ENTRIES SHOWN:
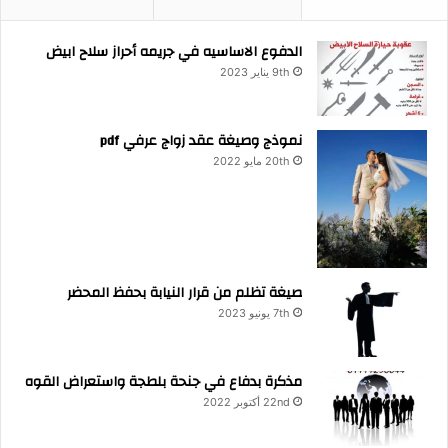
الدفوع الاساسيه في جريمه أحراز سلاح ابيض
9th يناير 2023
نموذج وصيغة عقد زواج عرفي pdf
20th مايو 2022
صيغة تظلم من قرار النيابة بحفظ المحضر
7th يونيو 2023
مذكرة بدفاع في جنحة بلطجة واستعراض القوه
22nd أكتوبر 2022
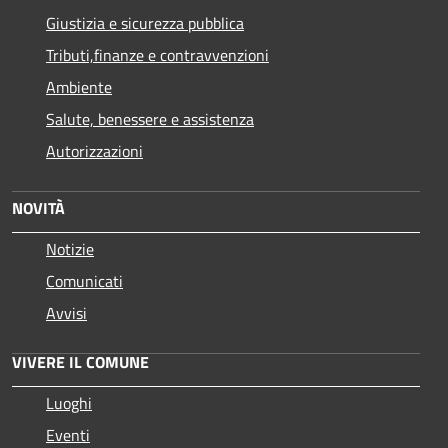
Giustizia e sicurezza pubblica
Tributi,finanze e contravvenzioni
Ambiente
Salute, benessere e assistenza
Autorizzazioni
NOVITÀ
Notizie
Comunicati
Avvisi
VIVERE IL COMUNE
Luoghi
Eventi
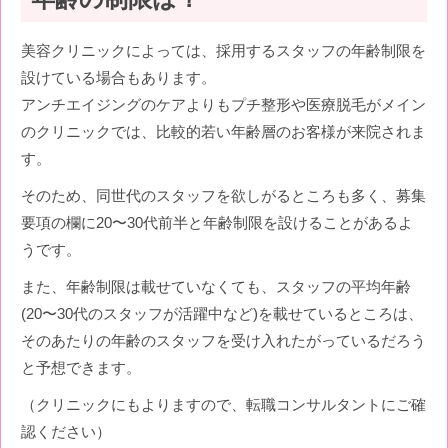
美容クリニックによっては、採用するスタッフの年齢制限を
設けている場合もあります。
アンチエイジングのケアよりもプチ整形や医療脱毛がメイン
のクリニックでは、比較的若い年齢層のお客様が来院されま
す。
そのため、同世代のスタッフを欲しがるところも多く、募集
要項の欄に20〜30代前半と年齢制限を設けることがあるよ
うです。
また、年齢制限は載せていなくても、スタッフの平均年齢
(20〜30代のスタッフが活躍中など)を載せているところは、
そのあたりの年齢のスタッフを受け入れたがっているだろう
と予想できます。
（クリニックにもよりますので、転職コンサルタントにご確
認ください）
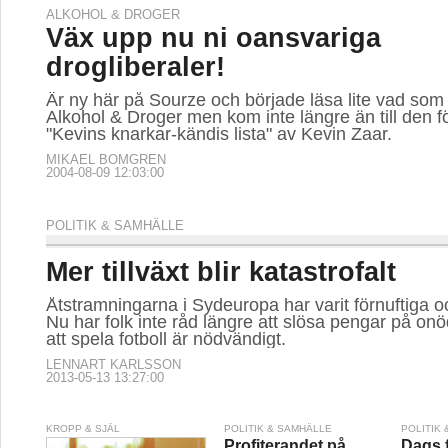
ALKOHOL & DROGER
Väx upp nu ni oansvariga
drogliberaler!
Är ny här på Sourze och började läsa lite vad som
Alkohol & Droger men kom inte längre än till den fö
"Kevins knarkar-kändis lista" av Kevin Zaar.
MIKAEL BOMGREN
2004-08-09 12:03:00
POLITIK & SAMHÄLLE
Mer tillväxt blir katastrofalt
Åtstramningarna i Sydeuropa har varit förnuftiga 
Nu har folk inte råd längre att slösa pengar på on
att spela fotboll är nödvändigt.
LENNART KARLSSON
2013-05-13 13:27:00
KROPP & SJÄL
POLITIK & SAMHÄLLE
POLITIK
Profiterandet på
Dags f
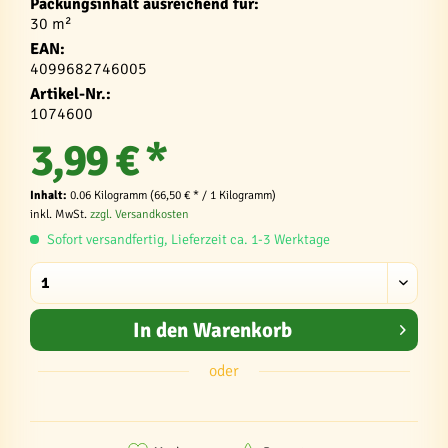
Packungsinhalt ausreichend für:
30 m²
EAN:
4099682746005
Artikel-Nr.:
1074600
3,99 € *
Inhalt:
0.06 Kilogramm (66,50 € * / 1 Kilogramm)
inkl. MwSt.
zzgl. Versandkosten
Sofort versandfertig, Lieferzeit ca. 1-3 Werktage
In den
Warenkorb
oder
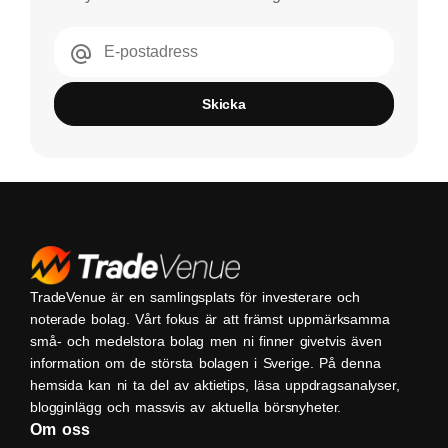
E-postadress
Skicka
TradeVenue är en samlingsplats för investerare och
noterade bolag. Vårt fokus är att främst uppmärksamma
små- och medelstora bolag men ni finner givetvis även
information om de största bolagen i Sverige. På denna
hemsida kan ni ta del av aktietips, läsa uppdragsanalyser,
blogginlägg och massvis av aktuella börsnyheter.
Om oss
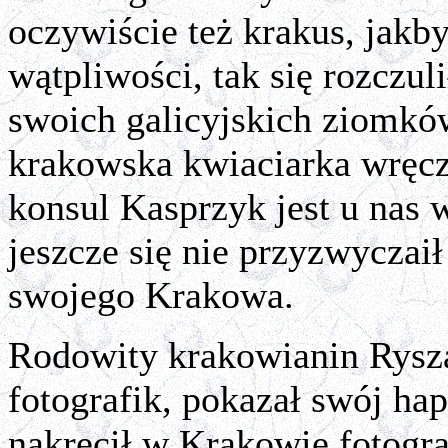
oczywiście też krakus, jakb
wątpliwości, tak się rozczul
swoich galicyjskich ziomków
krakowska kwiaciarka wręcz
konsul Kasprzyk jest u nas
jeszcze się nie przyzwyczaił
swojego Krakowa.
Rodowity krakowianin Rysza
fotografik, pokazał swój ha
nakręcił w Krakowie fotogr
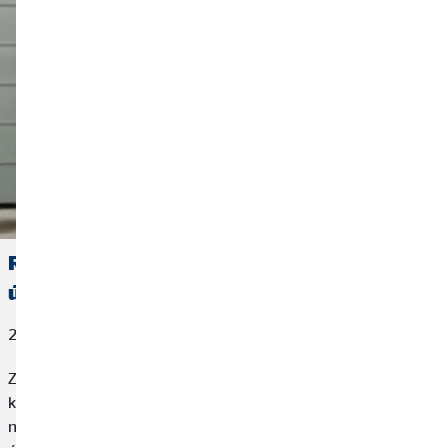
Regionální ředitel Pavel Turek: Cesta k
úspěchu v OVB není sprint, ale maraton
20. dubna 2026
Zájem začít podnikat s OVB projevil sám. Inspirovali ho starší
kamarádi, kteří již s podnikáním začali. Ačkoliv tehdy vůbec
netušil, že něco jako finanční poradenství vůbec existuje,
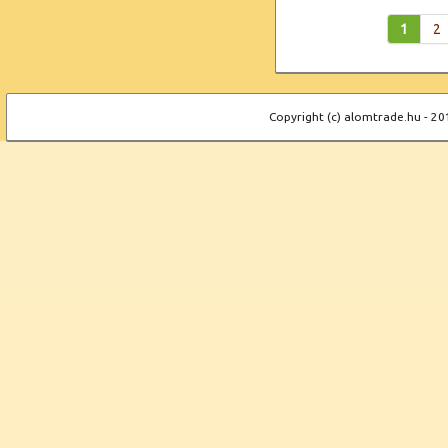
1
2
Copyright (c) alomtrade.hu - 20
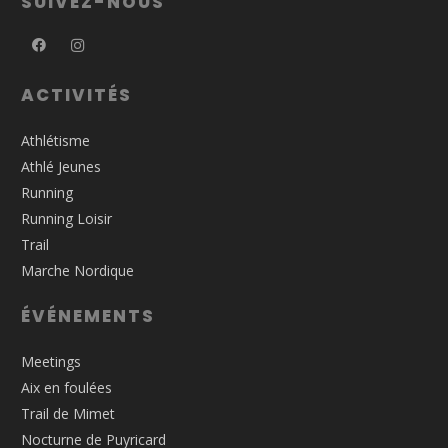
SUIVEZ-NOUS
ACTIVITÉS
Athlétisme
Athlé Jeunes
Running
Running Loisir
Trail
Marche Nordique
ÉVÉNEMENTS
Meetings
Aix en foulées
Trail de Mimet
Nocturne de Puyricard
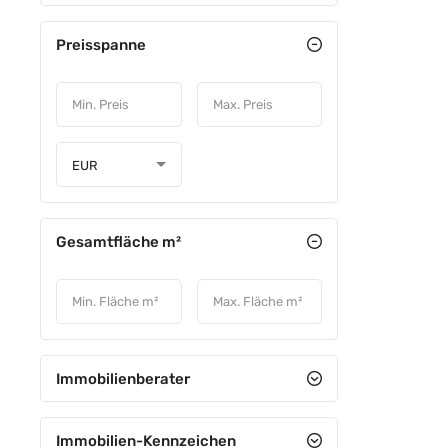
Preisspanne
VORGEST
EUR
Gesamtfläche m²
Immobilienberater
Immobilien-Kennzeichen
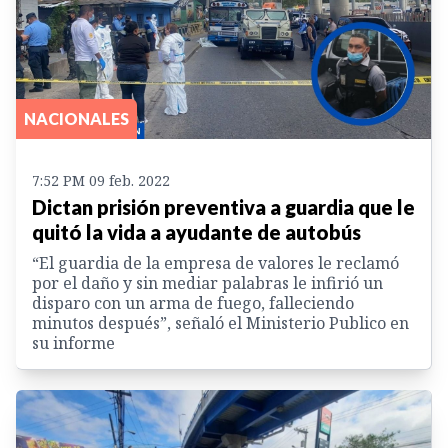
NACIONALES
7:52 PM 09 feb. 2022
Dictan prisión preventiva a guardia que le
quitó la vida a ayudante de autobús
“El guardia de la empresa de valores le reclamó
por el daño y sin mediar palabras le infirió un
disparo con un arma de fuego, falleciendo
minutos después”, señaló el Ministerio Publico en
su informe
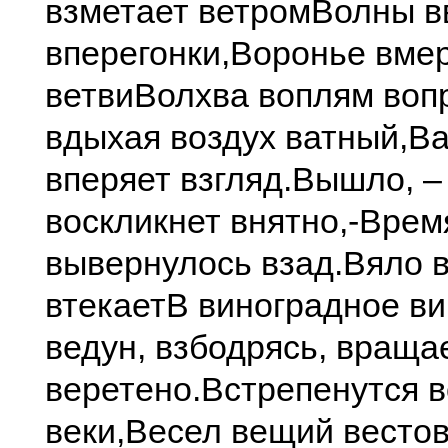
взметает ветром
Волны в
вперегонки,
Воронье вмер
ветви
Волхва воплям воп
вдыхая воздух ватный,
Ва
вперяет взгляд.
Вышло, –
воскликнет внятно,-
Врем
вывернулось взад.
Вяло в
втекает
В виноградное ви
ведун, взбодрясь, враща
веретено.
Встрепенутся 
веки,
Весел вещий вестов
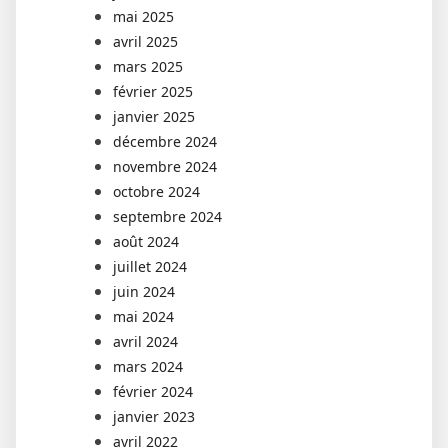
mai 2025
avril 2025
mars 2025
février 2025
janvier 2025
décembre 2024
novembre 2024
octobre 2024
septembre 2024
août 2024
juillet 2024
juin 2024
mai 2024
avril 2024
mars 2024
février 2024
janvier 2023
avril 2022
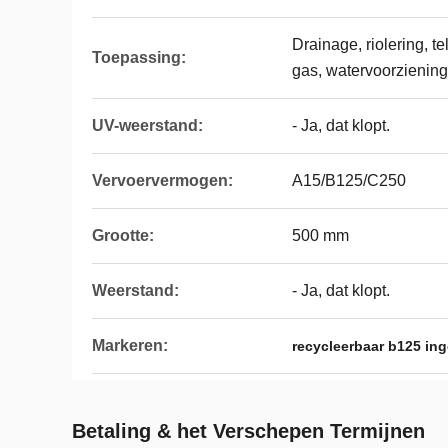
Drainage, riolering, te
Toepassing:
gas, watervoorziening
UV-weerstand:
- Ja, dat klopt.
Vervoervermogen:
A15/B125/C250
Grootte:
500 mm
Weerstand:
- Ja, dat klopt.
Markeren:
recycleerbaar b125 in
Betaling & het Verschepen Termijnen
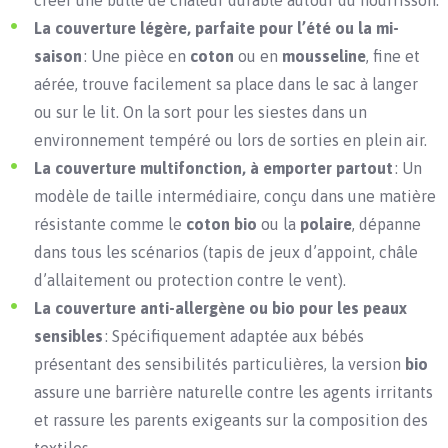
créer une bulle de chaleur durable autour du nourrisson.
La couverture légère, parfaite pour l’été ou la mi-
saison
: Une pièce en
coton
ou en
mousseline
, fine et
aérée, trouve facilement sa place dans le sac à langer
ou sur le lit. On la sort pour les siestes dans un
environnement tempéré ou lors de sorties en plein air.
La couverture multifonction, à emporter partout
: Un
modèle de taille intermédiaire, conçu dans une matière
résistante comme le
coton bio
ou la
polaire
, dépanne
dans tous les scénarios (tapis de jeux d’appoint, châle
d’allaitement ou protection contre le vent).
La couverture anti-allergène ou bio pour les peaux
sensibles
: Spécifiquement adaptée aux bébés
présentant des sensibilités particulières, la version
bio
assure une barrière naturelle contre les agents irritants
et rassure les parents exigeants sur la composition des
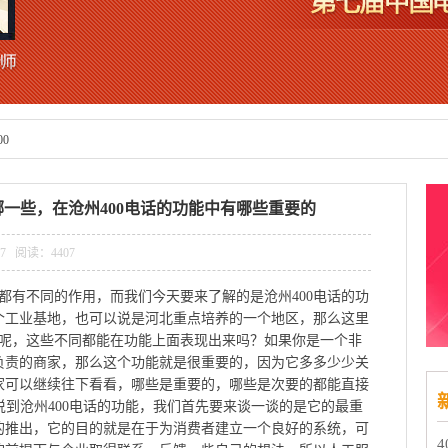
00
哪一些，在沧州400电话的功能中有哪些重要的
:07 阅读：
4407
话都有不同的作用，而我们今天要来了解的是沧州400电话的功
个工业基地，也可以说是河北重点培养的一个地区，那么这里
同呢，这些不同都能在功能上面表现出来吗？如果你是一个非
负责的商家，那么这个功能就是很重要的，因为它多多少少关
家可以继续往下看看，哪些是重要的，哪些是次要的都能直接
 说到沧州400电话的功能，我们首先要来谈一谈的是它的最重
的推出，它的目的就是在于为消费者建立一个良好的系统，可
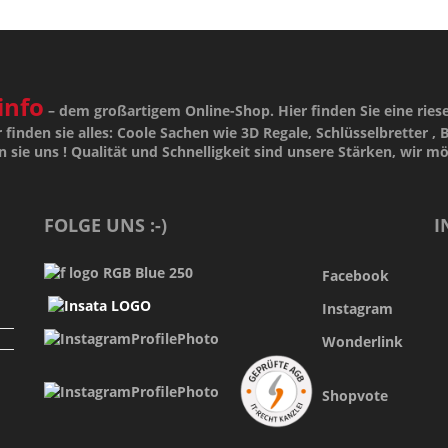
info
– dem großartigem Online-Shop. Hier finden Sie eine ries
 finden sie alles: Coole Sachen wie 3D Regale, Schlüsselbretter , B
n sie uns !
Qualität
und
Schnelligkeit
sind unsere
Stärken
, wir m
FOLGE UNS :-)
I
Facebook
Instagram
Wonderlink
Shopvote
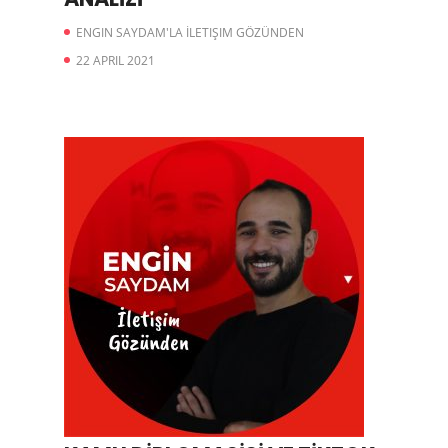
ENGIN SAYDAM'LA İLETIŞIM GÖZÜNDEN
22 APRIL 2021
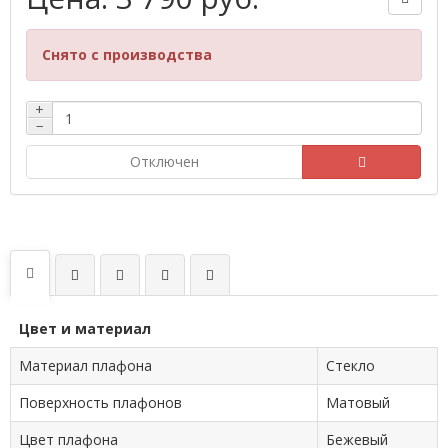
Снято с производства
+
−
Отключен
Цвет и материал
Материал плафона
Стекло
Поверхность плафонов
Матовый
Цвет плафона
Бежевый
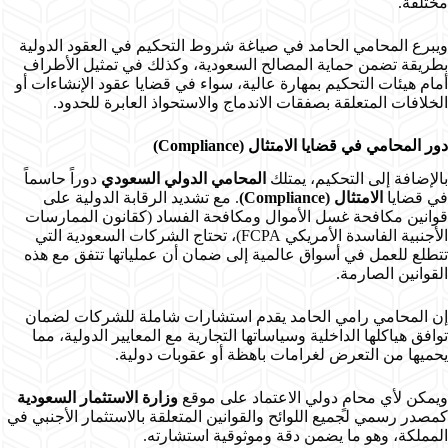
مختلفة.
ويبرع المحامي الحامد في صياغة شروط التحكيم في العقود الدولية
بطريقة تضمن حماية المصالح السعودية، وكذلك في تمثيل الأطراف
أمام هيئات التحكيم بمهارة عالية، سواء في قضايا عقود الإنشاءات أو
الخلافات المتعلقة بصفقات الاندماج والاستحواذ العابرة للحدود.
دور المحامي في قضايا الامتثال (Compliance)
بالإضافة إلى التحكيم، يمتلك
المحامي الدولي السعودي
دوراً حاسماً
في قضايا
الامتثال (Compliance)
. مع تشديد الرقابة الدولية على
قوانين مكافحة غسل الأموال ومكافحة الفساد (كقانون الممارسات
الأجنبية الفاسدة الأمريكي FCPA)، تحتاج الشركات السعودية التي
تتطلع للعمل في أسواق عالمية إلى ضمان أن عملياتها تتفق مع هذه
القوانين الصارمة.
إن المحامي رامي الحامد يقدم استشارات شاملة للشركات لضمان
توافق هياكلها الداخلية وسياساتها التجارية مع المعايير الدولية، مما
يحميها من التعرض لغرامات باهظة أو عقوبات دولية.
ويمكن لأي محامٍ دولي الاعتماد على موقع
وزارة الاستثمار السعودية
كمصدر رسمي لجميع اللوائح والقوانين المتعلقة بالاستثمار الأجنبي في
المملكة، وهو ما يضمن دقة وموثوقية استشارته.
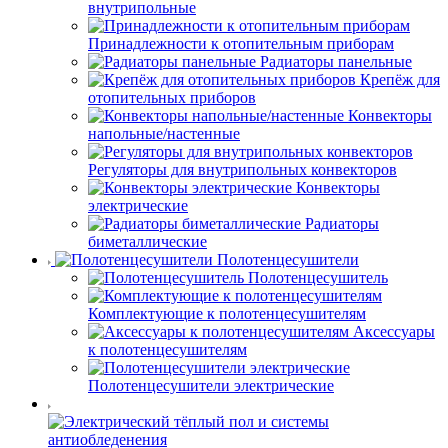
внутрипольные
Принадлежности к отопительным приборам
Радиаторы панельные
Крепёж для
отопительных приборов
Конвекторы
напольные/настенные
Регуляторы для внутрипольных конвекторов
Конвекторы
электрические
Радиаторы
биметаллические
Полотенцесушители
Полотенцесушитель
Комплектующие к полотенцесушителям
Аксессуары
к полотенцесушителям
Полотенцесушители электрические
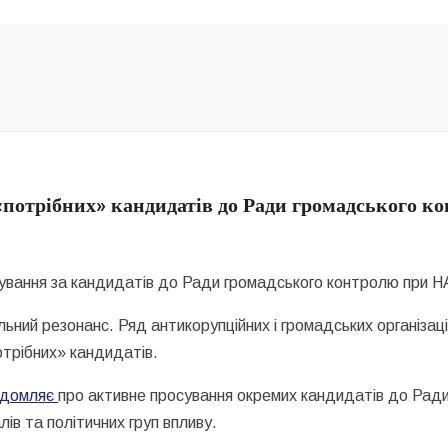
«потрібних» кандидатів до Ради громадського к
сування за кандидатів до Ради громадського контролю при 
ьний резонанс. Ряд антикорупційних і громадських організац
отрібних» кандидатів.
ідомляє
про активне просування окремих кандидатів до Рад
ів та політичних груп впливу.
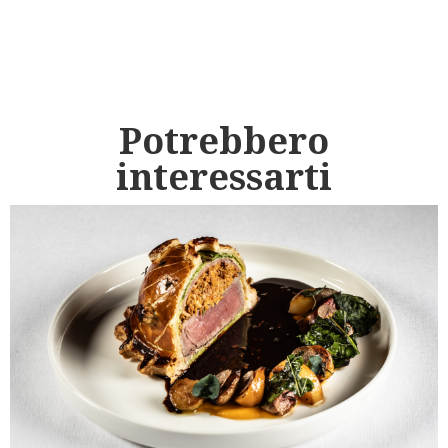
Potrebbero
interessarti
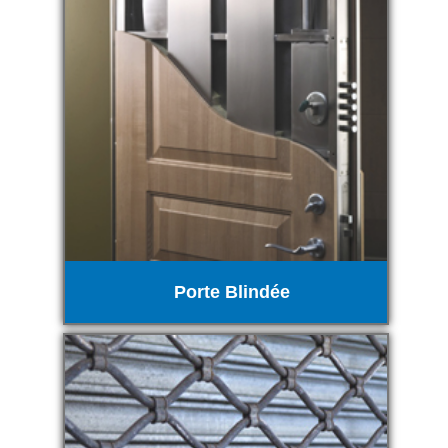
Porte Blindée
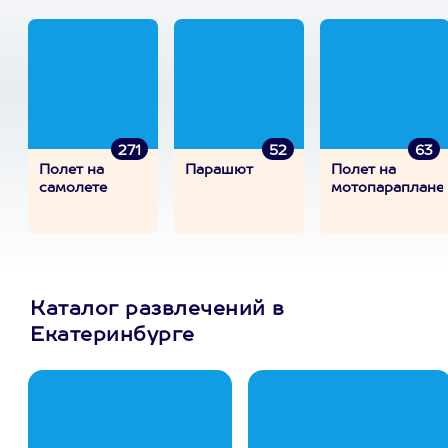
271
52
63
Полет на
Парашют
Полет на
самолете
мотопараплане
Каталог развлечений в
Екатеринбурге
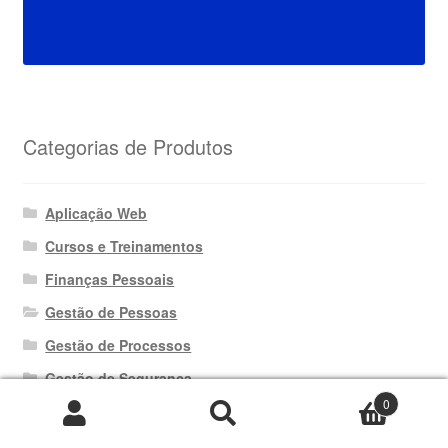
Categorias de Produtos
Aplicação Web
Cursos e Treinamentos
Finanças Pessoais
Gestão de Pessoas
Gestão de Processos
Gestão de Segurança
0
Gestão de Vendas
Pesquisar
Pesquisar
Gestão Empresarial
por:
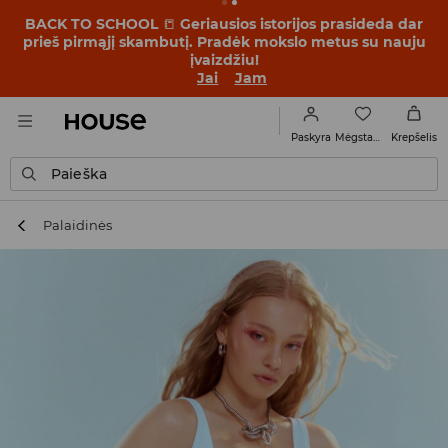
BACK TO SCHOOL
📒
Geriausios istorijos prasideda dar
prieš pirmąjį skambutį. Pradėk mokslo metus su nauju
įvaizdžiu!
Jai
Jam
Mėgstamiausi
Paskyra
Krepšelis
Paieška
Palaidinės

WHAT YOU SHOULD DO: Read through the records above and copy the lines that contain "vůbec".

ANSWER SECTION:
kamarádi, kteří již s podnikáním začali. Ačkoliv tehdy vůbec
netušil, že něco jako finanční poradenství vůbec existuje,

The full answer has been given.